Logique car Alberto est né dans une famille de vignerons de Montilla-Moriles, il a grandi entre les rangs de vigne et les cuves et il a fait les vendanges avec ses cousins lorsqu’il était adolescent. Mais Alberto Orte n’est pas « que » vigneron. Il est aussi historien. Un historien du vin, presque un archéologue même. Ce qui l’intéresse plus que tout dans les vignobles qu’il parcourt à travers toute l’Espagne, ce n’est pas tant ce qu’ils produisent aujourd’hui mais plutôt c’est ce qu’ils produisaient avant. Il essaie de comprendre comment chaque région travaillait ses vignes dans le passé.

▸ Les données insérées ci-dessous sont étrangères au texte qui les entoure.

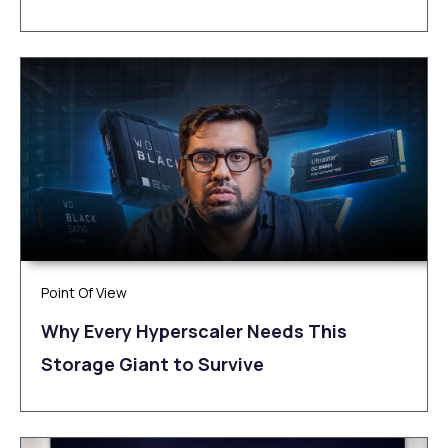
Point Of View
Why Every Hyperscaler Needs This
Storage Giant to Survive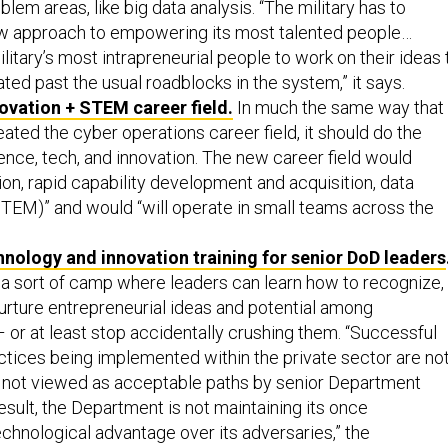
blem areas, like big data analysis. “The military has to
ew approach to empowering its most talented people…
ilitary’s most intrapreneurial people to work on their ideas 
ted past the usual roadblocks in the system,” it says.
ovation + STEM career field.
In much the same way that
reated the cyber operations career field, it should do the
nce, tech, and innovation. The new career field would
ion, rapid capability development and acquisition, data
TEM)” and would “will operate in small teams across the
hnology and innovation training for senior DoD leaders
a sort of camp where leaders can learn how to recognize,
urture entrepreneurial ideas and potential among
 or at least stop accidentally crushing them. “Successful
ctices being implemented within the private sector are no
 not viewed as acceptable paths by senior Department
result, the Department is not maintaining its once
hnological advantage over its adversaries,” the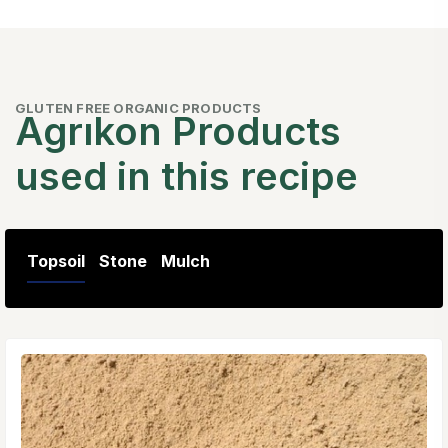
GLUTEN FREE ORGANIC PRODUCTS
Agrıkon Products
used in this recipe
Topsoil
Stone
Mulch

À Jerez, par exemple, Alberto Orte a identifié plus de 200 clones anciens de Palomino et, accessoirement, 22 variétés complètement oubliées. Des cépages que plus personne ne cultivait et qui avaient tout simplement disparu du paysage viticole andalou. Il en a planté sept rouges et quinze blancs dans ses trois parcelles du Pago Añina, dont certains n’avaient pas été vus à Jerez depuis un siècle. Comme ce Vijiriega par exemple, un cépage dont vous n’avez probablement jamais entendu parler et qui donne naissance à la cuvée Atlantida Blanco
Mais Alberto Orte ne se cantonne pas à Jerez. Il travaille aussi en appellation Valdeorras, aux portes de la Galice, sur des terrasses escarpées le long de la rivière Sil notamment, avec des parcelles si abruptes et si isolées que les tracteurs n’y accèdent pas, dans un paysage où la grande majorité des vignes alentours ont tout simplement été abandonnées. C’est là qu’il produit ses cuvées Escalada Do Sil et A Portela, à partir de Merenzao (que les Jurassiens reconnaîtront immédiatement sous son nom de Trousseau), de Mencía et d’Alicante Bouschet. Pratiquement tout le monde l’a oublié mais avant que le Godello blanc ne prenne toute la place et tous les projecteurs dans l’appellation, Valdeorras était autrefois, il y a plus de 100 ans, réputée pour ses rouges. Alberto Orte, est heureux de remonter le temps et de remettre les rouges de la région sur la carte (et dans les caves des passionnés)
Il est aussi en Sierra de la Demanda, une sous-zone parmi les moins connues (mais historique) de la Rioja, sur des sols de silice et de calcaire extrêmement rares dans cette région, avec du Grenache Noir et du Macabeu (Viura) où il redonne vie à de vieilles vignes que l’on vendange parfois jusqu’en Novembre. Ce sont les cuvées Antigua Clasico, en blanc et en rouge
Tout ce travail de reconstruction patiente d’un patrimoine viticole historique, Alberto le conduit évidemment en agriculture biologique, avec principes biodynamiques sur plusieurs parcelles. Il utilise notamment des couverts végétaux de trèfle, plante des haies pour la biodiversité et utilise l’énergie géothermique dans sa cave d’El Aljibe. À la cave justement, on retrouve la même exigence mais sans dogmatisme. Levures indigènes uniquement et des contenants variés selon les besoins de chaque cépage et de chaque terroir (béton, foudre, inox et évidemment des barriques) pour des élevages qui vont de dix-huit mois à parfois huit ou neuf ans pour certaines cuvées. Toujours cette notion de temps long, de s’ancrer dans le temps, qui revient, finalement.